A frequent challenge faced by Agile teams is 'How do we improve our estimates'? This question must have raised due to the situation where the Agile teams are not able to deliver their commitments for the sprint. In one of the projects I worked, the team followed the Fibonacci series of story point estimation for the user stories. Story points were estimated during the Sprint planning meeting 2 while in sprint planning meeting 1 the team agreed with product owner on what user stories can be committed in that sprint. During the sprint planning meeting 2 the team would cut each of the user stories into individual tasks necessary for that user story realization and then estimate hours to complete each of the task. If the total hours estimated for the sprint were less than the team velocity they would sign up more user stories from the product backlog or if the total hours estimated were more than the team velocity the team would discard the least priority items for that sprint.

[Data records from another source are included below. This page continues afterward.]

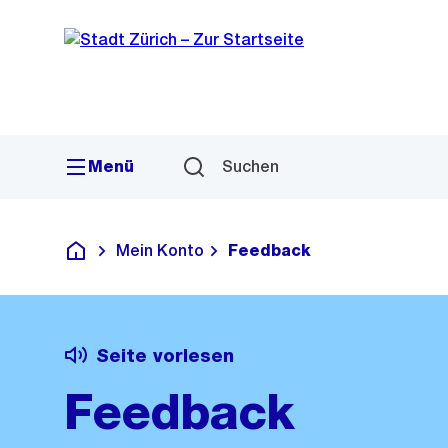
Sprunglink
Navigation
Menü
Suchen
Mein Konto
Feedback
Deutsch
Seite vorlesen
Feedback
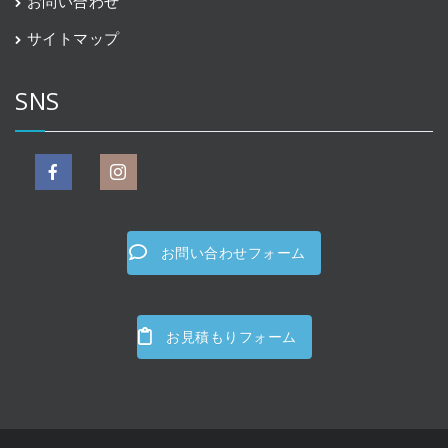
お問い合わせ
サイトマップ
SNS
お問い合わせフォーム
お見積もりフォーム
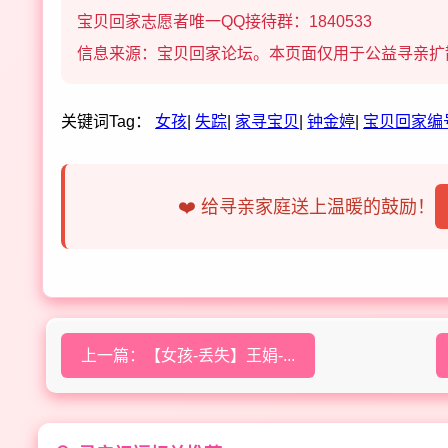
宝贝回家志愿者唯一QQ接待群：1840533
信息来源：宝贝回家论坛。本页面仅用于公益寻亲扩
关键词Tag：
女孩
|
失踪
|
家寻宝贝
|
钟金婷
|
宝贝回家编号
❤️ 给寻亲家庭送上温暖的鼓励！
上一篇：【女孩-丢失】王娟-...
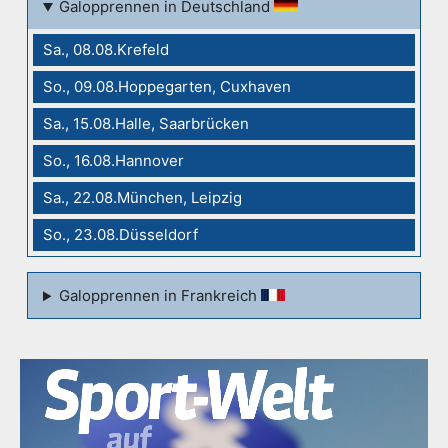
Galopprennen in Deutschland
Sa., 08.08.Krefeld
So., 09.08.Hoppegarten, Cuxhaven
Sa., 15.08.Halle, Saarbrücken
So., 16.08.Hannover
Sa., 22.08.München, Leipzig
So., 23.08.Düsseldorf
Galopprennen in Frankreich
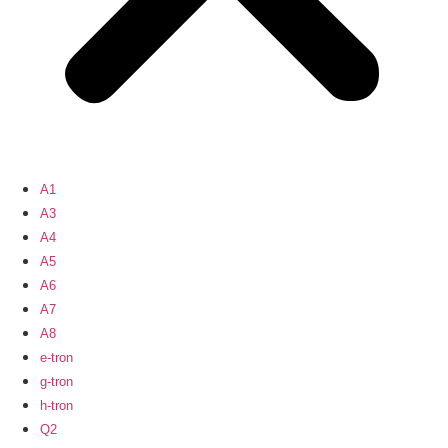
A1
A3
A4
A5
A6
A7
A8
e-tron
g-tron
h-tron
Q2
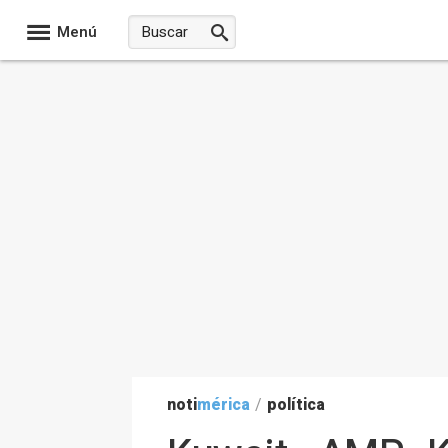
Menú
noti
mérica
/
política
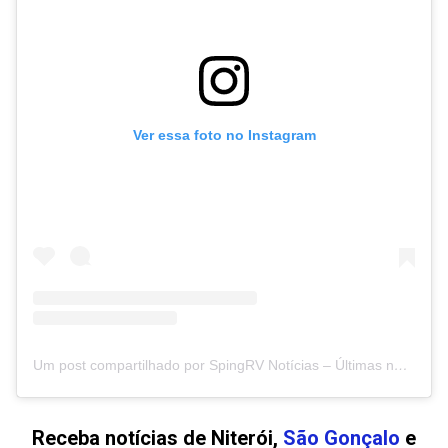
Ver essa foto no Instagram
Um post compartilhado por SpingRV Notícias – Últimas notícias de Niterói, São Gonçalo (@spingrvnoticias)
Receba notícias de Niterói,
São Gonçalo
e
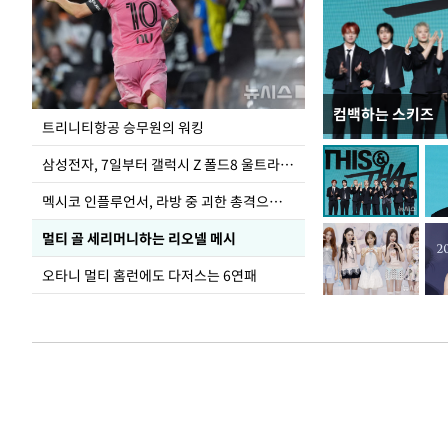
컴백하는 스키즈
입추 하루 앞둔 
트리니티항공 승무원의 워킹
폭염
삼성전자, 7일부터 갤럭시 Z 폴드8 울트라·폴드8·플립8 출시
멕시코 인플루언서, 라방 중 괴한 총격으로 사망
멀티 골 세리머니하는 리오넬 메시
오타니 멀티 홈런에도 다저스는 6연패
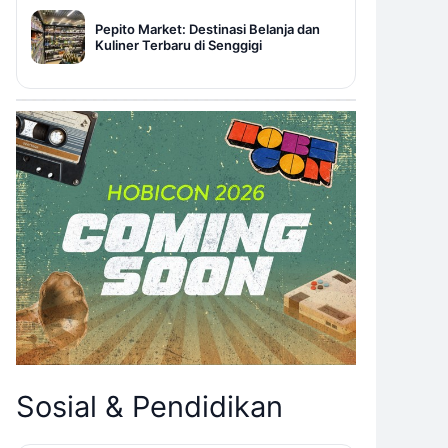
Pepito Market: Destinasi Belanja dan
Kuliner Terbaru di Senggigi
Sosial & Pendidikan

Although I have listed both the scenarios above but the team used to almost always experience former case where they would over commit on the user stories and every time they had to drop few least priority user stories at the end of the sprint. In the retrospectives we had we all agreed that our estimates are the problem and that we need to improve it so we can stop missing sprint targets. In one of the retrospective the team decided that we will spend more effort in estimating "accurately". But we quickly realized that it was not yielding expected results as the more effort we spent on improving the worst were our estimates. This was also confirmed from the below graph about 'impact of effort on estimation accuracy' (Mike Cohn)

                       

Mikecohn.pngThe above graph clearly shows that beyond a certain point of effort the accuracy does not improve rather it goes worst. Also the team learnt that estimations are not commitment and they can never be accurate. We just needed to come close to actuals.

In another retrospective we decided to map hours to story points. Based on our past data for about 7-8 iterations we found out that on an average 1 story point equaled to about 5 hours. And so this conversion factor was used to estimate the tasks. The result was no different and so we chucked it.

The team felt that more than 'estimating accurately' the issue it was facing was pressure from the team leads to improve estimation and the management to meet sprint targets. As a business analyst on the team I decided to help the team and do some number crunching to identify what the issue really was. I gathered data of all the estimations and the actual hours spent on user story development over the past 15-20 iterations and found that more than 50% of these iterations the estimations were close to actual hours with only gap of about 10-15% i.e. If a task was estimated 10 hours then the actual effort in developing it was about 11-11.5 hours. About 30% of the iterations the estimations were with gap of 20-25%. So I concluded the following:

·         The team was doing 'OK' in estimations and there was no need to panic or overly get worried about improving estimations as after all these are estimations and not commitments

·         The plans were overly ambitious which made team to commit without any buffer or with insignificant buffer. There was absolutely no sufficient buffer planned either at the sprint or at the release level which made the team to sign up for more.

·         The teams should understand their true capacity based on the velocity over previous sprints

What we learnt from this exercise?

·         Estimation is not only the time factor for a user story but also complexity involved which is an unknown entity at the time of conducting the estimation exercise. So estimations should be updated based on the improved understanding from time to time and properly buffered with.

·         Estimations are not commitments and we can never estimate 100% accurately.

·         There will be discrepancies between the points and hours across sprints and it is perfectly fine.

·         The team should be confident about its estimates.